Karen Hutchings Appointed As Strategic Advisor For SilverDoor: An Exclusive Interview

Karen Hutchings Appointed As Strategic Advisor For SilverDoor: An Exclusive Interview

Karen Hutchings Appointed As Strategic Advisor For SilverDoor: An Exclusive Interview
27th March 2024

Karen Hutchings is a renowned leader in business travel and global mobility and has been an influential voice throughout her more than three-decade long career. With an impressive list of accolades under her belt, Karen recently left her role as Global Head of Travel, Meetings & Events at EY after 11 years to start her own business, Cobb & Hutch Consulting.

SilverDoor’s Pauline Houston sat down with Karen this week to catch up on all things travel and mobility; what’s been keeping her busy in 2024, what’s on the horizon for our sector, how businesses can future-proof their travel programmes, and the announcement of some breaking news…

Watch or read the full interview below to find out:

  • How can businesses win the war for talent?
  • How can companies best meet the expectations of the modern business traveller?
  • What is the key to a sustainable future for the travel industry?
  • How has the role of the travel manager evolved in recent years, and what’s the next big thing in business travel?
  • How it’s felt being new kid on the block again, and what advice she would give her younger self!



Follow with the full video transcription:

Pauline Houston (PH): For anybody who's been in business travel for more than five minutes, my guest today needs no introduction.
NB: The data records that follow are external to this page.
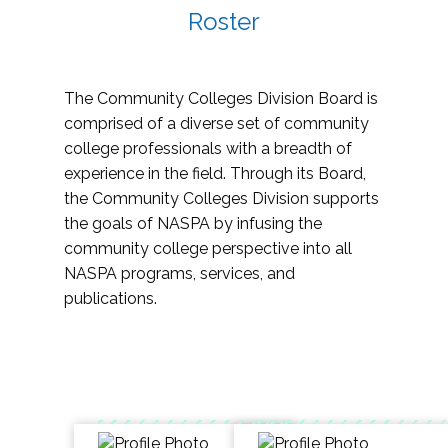
Roster
The Community Colleges Division Board is
comprised of a diverse set of community
college professionals with a breadth of
experience in the field. Through its Board,
the Community Colleges Division supports
the goals of NASPA by infusing the
community college perspective into all
NASPA programs, services, and
publications.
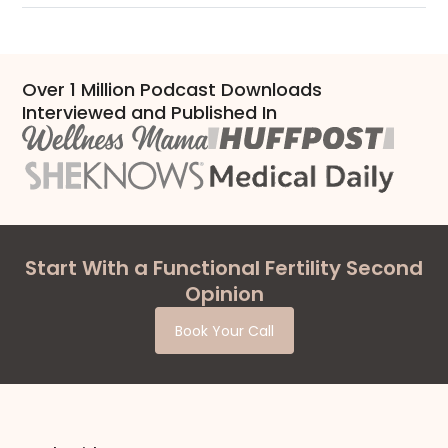
Over 1 Million Podcast Downloads
Interviewed and Published In
Start With a Functional Fertility Second
Opinion
Book Your Call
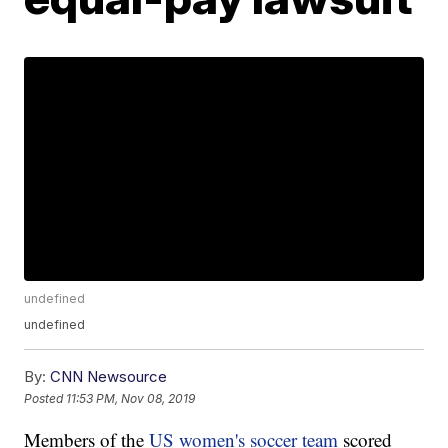
undefined
undefined
By:
CNN Newsource
Posted
11:53 PM, Nov 08, 2019
Members of the
US women's soccer team
scored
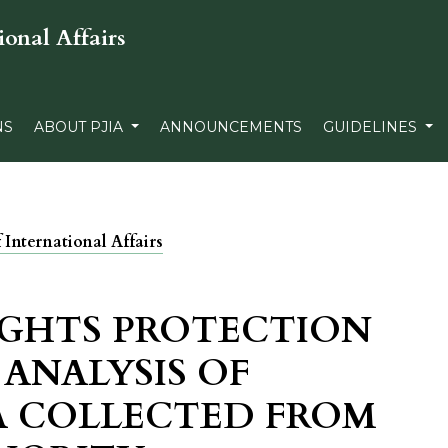
ional Affairs
NS
ABOUT PJIA
ANNOUNCEMENTS
GUIDELINES
f International Affairs
IGHTS PROTECTION
 ANALYSIS OF
A COLLECTED FROM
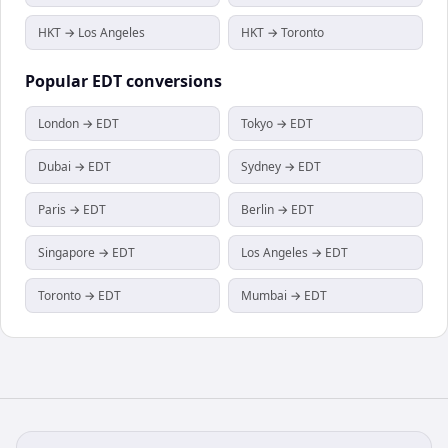
HKT → Los Angeles
HKT → Toronto
Popular
EDT
conversions
London → EDT
Tokyo → EDT
Dubai → EDT
Sydney → EDT
Paris → EDT
Berlin → EDT
Singapore → EDT
Los Angeles → EDT
Toronto → EDT
Mumbai → EDT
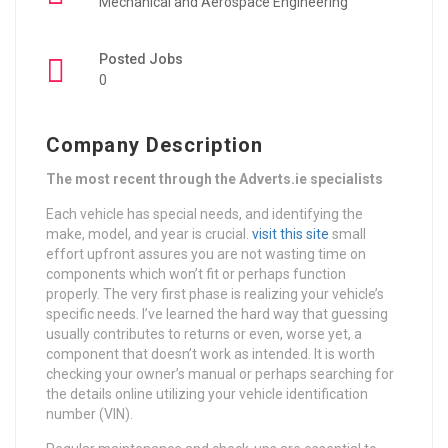
Mechanical and Aerospace Engineering
Posted Jobs
0
Company Description
The most recent through the Adverts.ie specialists
Each vehicle has special needs, and identifying the
make, model, and year is crucial.
visit this site
small
effort upfront assures you are not wasting time on
components which won’t fit or perhaps function
properly. The very first phase is realizing your vehicle’s
specific needs. I’ve learned the hard way that guessing
usually contributes to returns or even, worse yet, a
component that doesn’t work as intended. It is worth
checking your owner’s manual or perhaps searching for
the details online utilizing your vehicle identification
number (VIN).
I'd like to welcome to the sofa today, Karen Hutchings. It's lovely to see you.

[What’s Karen Hutchings been up to in 2024?]

Karen Hutchings (KH): So, Karen Hutchings has been [in] avoiding the winter that's for sure, [um] so I've spent three months travelling.

[Um] one just to highlight was the dog sanctuary that I wanted to support in India. [Um] I always said when I left EY (Ernst and Young) that I needed to keep my connectivity with India. [Um] several of the team members were based there and I just grew to love the people and the place and so, having the fix of the dog sanctuary being based there, meant that I could keep that connectivity.

[Um] interestingly, I actually did a little bit of EY client work as well, just for a couple of days, that sort of broke me in gently to getting back into the work world, and [um] and so now I'm ready to start, though, with three different projects that I'm involved with.

[Um] so, it's been out there already that I'm going to be working with HeadBox, and that's a meetings and events technology company. [Um] you'll hear it first here now, I guess, that I'm going to be working with SilverDoor. [Um] and then there's another company that I can't actually talk about them yet because it's not been made public.

But I realised, though, that whilst I adored working at EY as the company and especially the team, I needed to challenge myself all over again. And so, I set up my own consultancy company, Cobb & Hutch Consulting, which by the way has a logo of a goat, which for those that know me and Brian, my goat, will understand why he's featured very heavily in the logo. But I just realised that I wanted to do something different, [um] bring back some time for me as well, so I'm not necessarily going to be working full time. Although, that said [um], there's a lot of opportunities out there and, if they're all as exciting as SilverDoor and HeadBox, then who knows what else I may do.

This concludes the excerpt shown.